Menteri LHK saat meninjau Depo Sampah Mandala Krida, Senin (18/11/2024)(dokumen humas Kementerian LHK)

    Mengapa bisa terbentuk persepsi bahwa pemerintah daerah Yogyakarta tidak serius dalam melakukan pengelolaan sampah oleh Menteri LH Hanif Faisol Nurofiq? Kita akan menggunakan skema persepsi dari Paul A. Bell untuk bisa memahami perilaku Menteri LH Hanif Faisol Nurofiq, yaitu respon beliau terhadap hasil sidak beliau ke Yogyakarta.

    Menurut Paul A. Bell, awal persepsi terbentuk adalah dari stimulus eksternal yang diterima oleh seseorang.

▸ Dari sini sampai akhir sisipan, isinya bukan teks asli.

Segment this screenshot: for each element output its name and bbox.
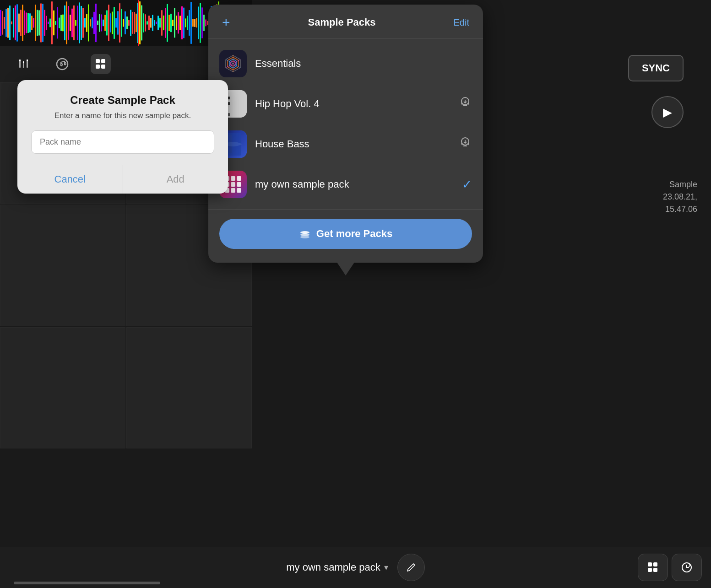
essentials-icon (219, 50, 247, 77)
get-more-packs-button[interactable]: Get more Packs (219, 219, 472, 249)
svg-rect-31 (237, 176, 241, 181)
edit-packs-button[interactable]: Edit (454, 17, 469, 28)
svg-rect-30 (231, 176, 235, 181)
get-more-label: Get more Packs (316, 228, 392, 240)
bottom-bar: my own sample pack ▾ (0, 547, 711, 588)
svg-rect-33 (231, 182, 235, 187)
mypack-check-icon: ✓ (462, 178, 472, 192)
pack-item-hiphop[interactable]: ■■■ ■ ■ ■■ ■■■ Hip Hop Vol. 4 (208, 84, 483, 124)
mypack-label: my own sample pack (255, 178, 454, 190)
svg-rect-34 (237, 182, 241, 187)
loop-button[interactable] (672, 554, 702, 581)
pack-item-essentials[interactable]: Essentials (208, 43, 483, 84)
svg-rect-8 (101, 59, 105, 63)
svg-rect-9 (96, 65, 100, 69)
current-pack-name: my own sample pack (286, 561, 380, 573)
pack-name-input[interactable] (31, 130, 214, 154)
play-button[interactable]: ▶ (651, 96, 684, 128)
hiphop-label: Hip Hop Vol. 4 (255, 98, 450, 110)
svg-point-40 (300, 231, 309, 234)
popover-footer: Get more Packs (208, 209, 483, 263)
svg-line-41 (413, 564, 415, 565)
svg-rect-0 (19, 60, 21, 68)
pack-item-mypack[interactable]: my own sample pack ✓ (208, 164, 483, 205)
popover-header: + Sample Packs Edit (208, 5, 483, 39)
loop-icon (681, 561, 693, 573)
popover-title: Sample Packs (230, 16, 454, 28)
essentials-label: Essentials (255, 58, 472, 70)
svg-rect-4 (27, 60, 28, 68)
scroll-bar[interactable] (14, 582, 160, 584)
chevron-down-icon: ▾ (384, 562, 388, 572)
dialog-title: Create Sample Pack (31, 94, 214, 107)
current-pack-selector[interactable]: my own sample pack ▾ (286, 561, 388, 573)
create-sample-pack-dialog: Create Sample Pack Enter a name for this… (17, 80, 228, 194)
sample-time: 15.47.06 (663, 203, 697, 216)
sample-date: 23.08.21, (663, 191, 697, 203)
svg-rect-42 (648, 562, 652, 566)
svg-rect-3 (23, 61, 24, 63)
svg-rect-7 (96, 59, 100, 63)
music-note-icon[interactable] (52, 54, 72, 74)
svg-rect-37 (237, 188, 241, 193)
dialog-content: Create Sample Pack Enter a name for this… (17, 80, 228, 165)
popover-arrow (337, 262, 355, 275)
grid-view-icon (647, 561, 659, 573)
grid-icon[interactable] (91, 54, 111, 74)
hiphop-download-icon[interactable] (458, 96, 472, 113)
edit-pack-button[interactable] (397, 554, 425, 581)
sample-packs-popover: + Sample Packs Edit Essentials (208, 5, 483, 263)
grid-cell-5[interactable] (0, 327, 125, 448)
svg-rect-43 (653, 562, 657, 566)
bottom-right-buttons (638, 554, 702, 581)
sample-label: Sample (663, 178, 697, 191)
dialog-subtitle: Enter a name for this new sample pack. (31, 111, 214, 120)
sample-info: Sample 23.08.21, 15.47.06 (663, 178, 697, 216)
housebass-label: House Bass (255, 138, 450, 150)
grid-cell-6[interactable] (126, 327, 252, 448)
sync-button[interactable]: SYNC (628, 55, 684, 81)
svg-rect-10 (101, 65, 105, 69)
housebass-download-icon[interactable] (458, 136, 472, 153)
svg-rect-45 (653, 568, 657, 572)
play-icon: ▶ (663, 105, 672, 119)
svg-rect-5 (27, 59, 28, 61)
svg-rect-1 (19, 59, 21, 61)
pack-list: Essentials ■■■ ■ ■ ■■ ■■■ Hip Hop Vol. 4 (208, 39, 483, 209)
pack-item-housebass[interactable]: House Bass (208, 124, 483, 164)
mixer-icon[interactable] (14, 54, 34, 74)
add-pack-button[interactable]: + (222, 16, 230, 29)
grid-cell-3[interactable] (0, 205, 125, 326)
add-button[interactable]: Add (123, 165, 228, 194)
dialog-buttons: Cancel Add (17, 165, 228, 194)
cancel-button[interactable]: Cancel (17, 165, 123, 194)
svg-rect-44 (648, 568, 652, 572)
pencil-icon (406, 562, 416, 572)
svg-rect-36 (231, 188, 235, 193)
grid-view-button[interactable] (638, 554, 668, 581)
stacked-layers-icon (299, 228, 311, 240)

Dalam hal ini stimulus eksternal yang diterima oleh Menteri LH Hanif Faisol Nurofiq adalah tumpukan sampah dan keadaan semrawut di TPS Mandala Krida. Sebagai seseorang yang bertanggung jawab di bidang lingkungan hidup, Menteri LH Hanif Faisol Nurofiq memproses informasi dari stimulus eksternal yang dilihat sebagai situasi yang tidak sesuai dengan standar pengelolaan sampah yang diharapkan.

   Paul A. Bell menjelaskan jika stimulus di luar batas optimal akan memicu stress, yang bisa memunculkan sikap kecewa atau marah. Dalam kasus di atas, kekecewaan Menteri LH Hanif Faisol Nurofiq ditunjukkan melalui pernyataan beliau :
"Ini mencemari lingkungan. Dengan kapasitas 300 ton per hari, sampah dari sini ke mana dibuangnya? Harus ada yang bertanggung jawab atas kondisi ini. Jika terbukti ada pelanggaran, saya akan menyeret pihak yang bersalah ke jalur hukum sesuai Undang-Undang Nomor 18 Tahun 2008."

    Dari pernyataan kekecewaan dan kemarahan beliau, langkah yang beliau ambil selanjutnya adalah memanggil Pemkot Yogyakarta untuk meminta penjelasan detail terkait pengelolaan sampah dan menindak dengan tegas jika ada pihak yang bersalah.

    Hal tersebut sesuai dengan skema persepsi Paul A. Bell, bahwa adanya stimulus di luar batas yang menimbulkan kekecewaan dan kemarahan sebagai bentuk stress adalah membutuhkan coping, yang ditunjukkan dengan sikap memperbaiki tindakan untuk memperbaiki situasi, yang mana dalam sikap yang beliau ambil adalah melakukan pemanggilan kepada Pemkot Yogyakarta untuk melakukan evaluasi.

    Dari skema persepsi Paul A. Bell, kita jadi lebih memahami kenapa Menteri LH Hanif Faisol Nurofiq menunjukkan perilaku tersebut. Beliau melakukan sidak tanpa pemberitahuan yang membuat Pemkot Yogyakartka tidak memiliki kesempatan untuk memberikan penjelasan secara detail, baik terkait data real, peta jalan, maupun langkah-langkah yang sudah dilakukan oleh Pemkot Yogyakarta, sehingga persepsi yang terbentuk hanya dari stimulus eksternal yang memunculkan sikap kekecewaan dan kemarahan beliau, sebelum melihat lebih dalam dan detail proses pengelolaan sampah yang sudah berjalan.

    Hal tersebut juga membuat beliau hanya menyoroti kelalaian Pemkot, padahal terdapat 5 aspek yang harus diperhatikan dalam pengelolaan sampah, antara lain perilaku masyarakat yang masih abai terhadap pengelolaan sampah, aspek kelembagaan, aspek pendanaan fasilitas yang menunjang pengelolaan sampah, aspek sosial budaya seperti budaya masyarakat terhadap kebersihan, serta aspek teknologi yaitu peralatan yang memudahkan dalam mengelola sampah.